**Goal of the exercise**: Word for word, write the records out again, but omit each picture.

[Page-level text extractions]
»»

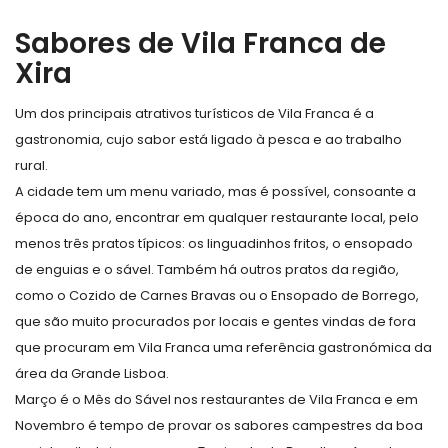
Sabores de Vila Franca de
Xira
Um dos principais atrativos turísticos de Vila Franca é a
gastronomia, cujo sabor está ligado à pesca e ao trabalho
rural.
A cidade tem um menu variado, mas é possível, consoante a
época do ano, encontrar em qualquer restaurante local, pelo
menos três pratos típicos: os linguadinhos fritos, o ensopado
de enguias e o sável. Também há outros pratos da região,
como o Cozido de Carnes Bravas ou o Ensopado de Borrego,
que são muito procurados por locais e gentes vindas de fora
que procuram em Vila Franca uma referência gastronómica da
área da Grande Lisboa.
Março é o Mês do Sável nos restaurantes de Vila Franca e em
Novembro é tempo de provar os sabores campestres da boa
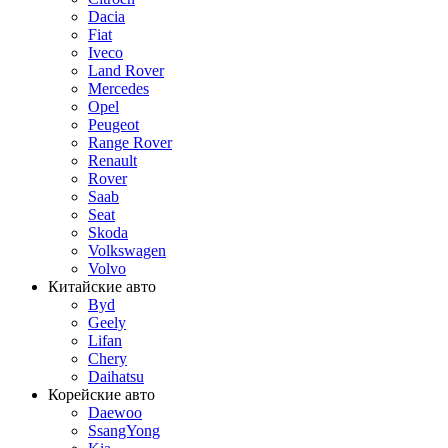
Dacia
Fiat
Iveco
Land Rover
Mercedes
Opel
Peugeot
Range Rover
Renault
Rover
Saab
Seat
Skoda
Volkswagen
Volvo
Китайские авто
Byd
Geely
Lifan
Chery
Daihatsu
Корейские авто
Daewoo
SsangYong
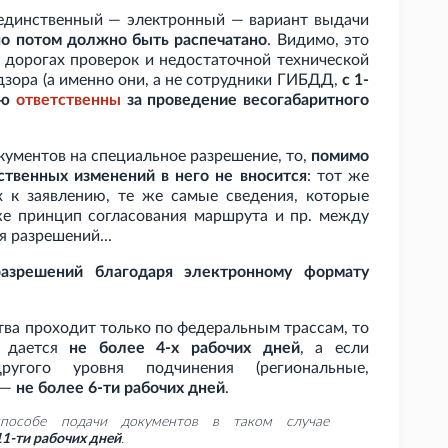
а единственный — электронный — вариант выдачи
но потом должно быть распечатано
. Видимо, это
 дорогах проверок и недостаточной технической
зора (а именно они, а не сотрудники ГИБДД,
с 1-
ью
ответственны
за проведение весогабаритного
кументов на специальное разрешение, то,
помимо
ственных изменений в него не вносится
: тот же
 к заявлению, те же самые сведения, которые
же принцип согласования маршрута и
пр. между
я разрешений...
азрешений благодаря электронному формату
тва проходит только по федеральным трассам, то
я дается
не более 4-х рабочих дней
, а если
гого уровня подчинения (региональные,
 —
не более 6-ти рабочих дней
.
пособе подачи документов в таком случае
11-ти рабочих дней
.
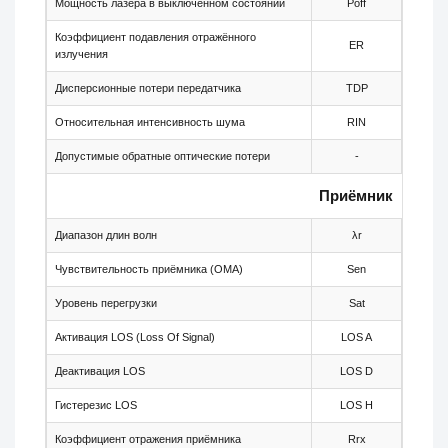
Мощность лазера в выключенном состоянии
Poff
-
Коэффициент подавления отражённого
ER
8.2
излучения
Дисперсионные потери передатчика
TDP
-
Относительная интенсивность шума
RIN
-
Допустимые обратные оптические потери
-
-
Приёмник
Диапазон длин волн
λr
1480
Чувствительность приёмника (OMA)
Sen
-
Уровень перегрузки
Sat
-
Активация LOS (Loss Of Signal)
LOS A
-46
Деактивация LOS
LOS D
-
Гистерезис LOS
LOS H
0.5
Коэффициент отражения приёмника
Rrx
-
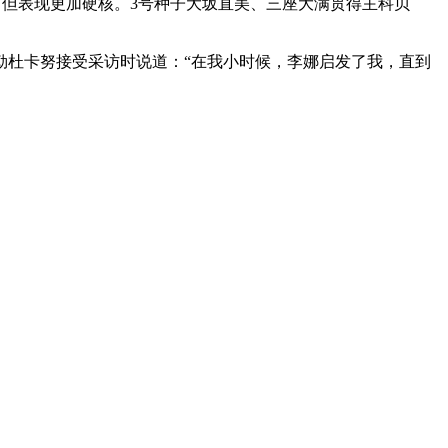
竹，但表现更加硬核。3号种子大坂直美、三座大满贯得主科贝
勒杜卡努接受采访时说道：“在我小时候，李娜启发了我，直到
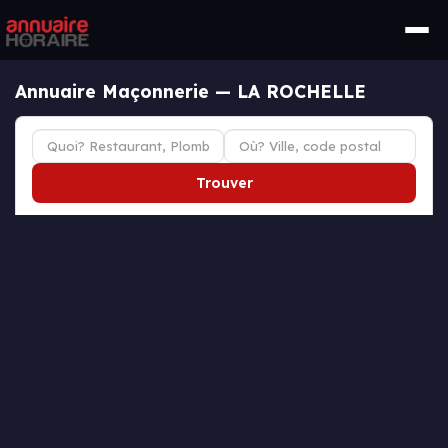
Annuaire Maçonnerie — LA ROCHELLE
Trouver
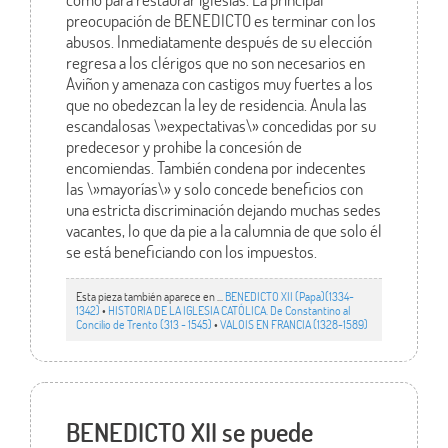
preocupación de BENEDICTO es terminar con los
abusos. Inmediatamente después de su elección
regresa a los clérigos que no son necesarios en
Aviñon y amenaza con castigos muy fuertes a los
que no obedezcan la ley de residencia. Anula las
escandalosas \»expectativas\» concedidas por su
predecesor y prohibe la concesión de
encomiendas. También condena por indecentes
las \»mayorías\» y solo concede beneficios con
una estricta discriminación dejando muchas sedes
vacantes, lo que da pie a la calumnia de que solo él
se está beneficiando con los impuestos.
Esta pieza también aparece en ...
BENEDICTO XII (Papa)(1334-
1342)
•
HISTORIA DE LA IGLESIA CATÓLICA. De Constantino al
Concilio de Trento (313 - 1545)
•
VALOIS EN FRANCIA (1328-1589)
BENEDICTO XII se puede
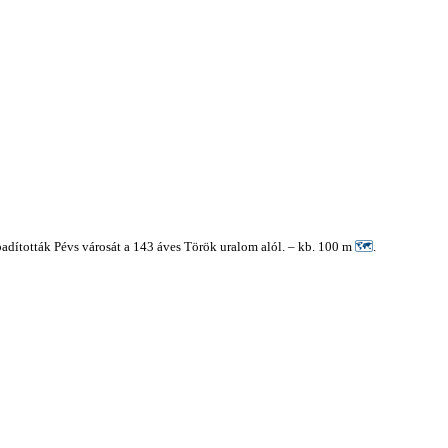
abadították Pévs városát a 143 áves Török uralom alól. – kb. 100 m
🗺
.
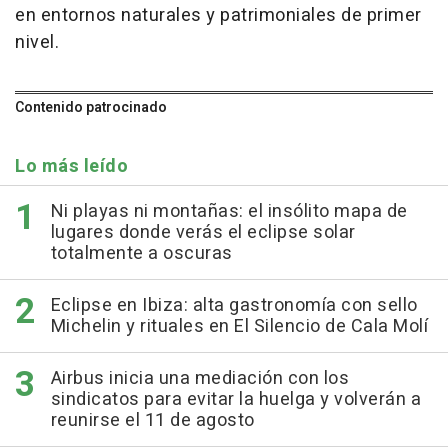
en entornos naturales y patrimoniales de primer
nivel.
Contenido patrocinado
Lo más leído
Ni playas ni montañas: el insólito mapa de
lugares donde verás el eclipse solar
totalmente a oscuras
Eclipse en Ibiza: alta gastronomía con sello
Michelin y rituales en El Silencio de Cala Molí
Airbus inicia una mediación con los
sindicatos para evitar la huelga y volverán a
reunirse el 11 de agosto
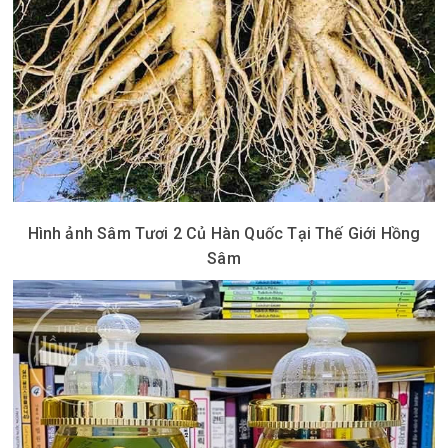
Hình ảnh Sâm Tươi 2 Củ Hàn Quốc Tại Thế Giới Hồng
Sâm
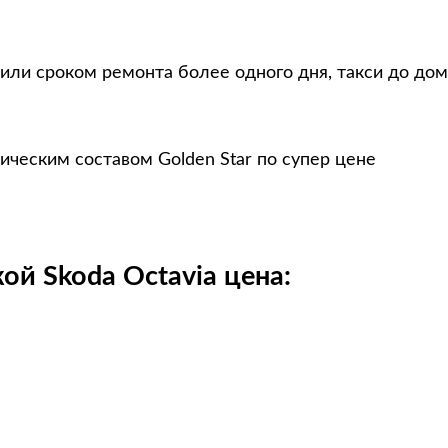
или сроком ремонта более одного дня, такси до дом
ическим составом Golden Star по супер цене
ой Skoda Octavia цена:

««

**Answer**:
Sabores de Vila Franca de
Xira
Um dos principais atrativos turísticos de Vila Franca é a
gastronomia, cujo sabor está ligado à pesca e ao trabalho
rural.
A cidade tem um menu variado, mas é possível, consoante a
época do ano, encontrar em qualquer restaurante local, pelo
menos três pratos típicos: os linguadinhos fritos, o ensopado
de enguias e o sável. Também há outros pratos da região,
como o Cozido de Carnes Bravas ou o Ensopado de Borrego,
que são muito procurados por locais e gentes vindas de fora
que procuram em Vila Franca uma referência gastronómica da
área da Grande Lisboa.
Março é o Mês do Sável nos restaurantes de Vila Franca e em
Novembro é tempo de provar os sabores campestres da boa
Dacia
Fiat
Iveco
Land Rover
Mercedes
Opel
Peugeot
Range Rover
Renault
Rover
Saab
Seat
Skoda
Volkswagen
Volvo
Китайские авто
Byd
Geely
Lifan
Chery
Daihatsu
Корейские авто
Daewoo
SsangYong
а единственный — электронный — вариант выдачи
но потом должно быть распечатано
. Видимо, это
 дорогах проверок и недостаточной технической
зора (а именно они, а не сотрудники ГИБДД,
с 1-
ью
ответственны
за проведение весогабаритного
кументов на специальное разрешение, то,
помимо
ственных изменений в него не вносится
: тот же
 к заявлению, те же самые сведения, которые
же принцип согласования маршрута и
пр. между
я разрешений...
азрешений благодаря электронному формату
тва проходит только по федеральным трассам, то
я дается
не более 4-х рабочих дней
, а если
гого уровня подчинения (региональные,
 —
не более 6-ти рабочих дней
.
пособе подачи документов в таком случае
11-ти рабочих дней
.
Мощность лазера в выключенном состоянии
Poff
-
Коэффициент подавления отражённого
ER
8.2
излучения
Дисперсионные потери передатчика
TDP
-
Относительная интенсивность шума
RIN
-
Допустимые обратные оптические потери
-
-
Приёмник
Диапазон длин волн
λr
1480
Чувствительность приёмника (OMA)
Sen
-
Уровень перегрузки
Sat
-
Активация LOS (Loss Of Signal)
LOS A
-46
Деактивация LOS
LOS D
-
Гистерезис LOS
LOS H
0.5
Коэффициент отражения приёмника
Rrx
-
竹，但表现更加硬核。3号种子大坂直美、三座大满贯得主科贝
勒杜卡努接受采访时说道：“在我小时候，李娜启发了我，直到
Annuaire Maçonnerie — LA ROCHELLE
Trouver
preocupación de BENEDICTO es terminar con los
abusos. Inmediatamente después de su elección
regresa a los clérigos que no son necesarios en
Aviñon y amenaza con castigos muy fuertes a los
que no obedezcan la ley de residencia. Anula las
escandalosas \»expectativas\» concedidas por su
predecesor y prohibe la concesión de
encomiendas. También condena por indecentes
las \»mayorías\» y solo concede beneficios con
una estricta discriminación dejando muchas sedes
vacantes, lo que da pie a la calumnia de que solo él
se está beneficiando con los impuestos.
Esta pieza también aparece en ...
BENEDICTO XII (Papa)(1334-
1342)
•
HISTORIA DE LA IGLESIA CATÓLICA. De Constantino al
Concilio de Trento (313 - 1545)
•
VALOIS EN FRANCIA (1328-1589)
BENEDICTO XII se puede
abadították Pévs városát a 143 áves Török uralom alól. – kb. 100 m
🗺
.
en entornos naturales y patrimoniales de primer
nivel.
Contenido patrocinado
Lo más leído
Ni playas ni montañas: el insólito mapa de
lugares donde verás el eclipse solar
totalmente a oscuras
Eclipse en Ibiza: alta gastronomía con sello
Michelin y rituales en El Silencio de Cala Molí
Airbus inicia una mediación con los
sindicatos para evitar la huelga y volverán a
reunirse el 11 de agosto
Hình ảnh Sâm Tươi 2 Củ Hàn Quốc Tại Thế Giới Hồng
Sâm
или сроком ремонта более одного дня, такси до дом
ическим составом Golden Star по супер цене
ой Skoda Octavia цена:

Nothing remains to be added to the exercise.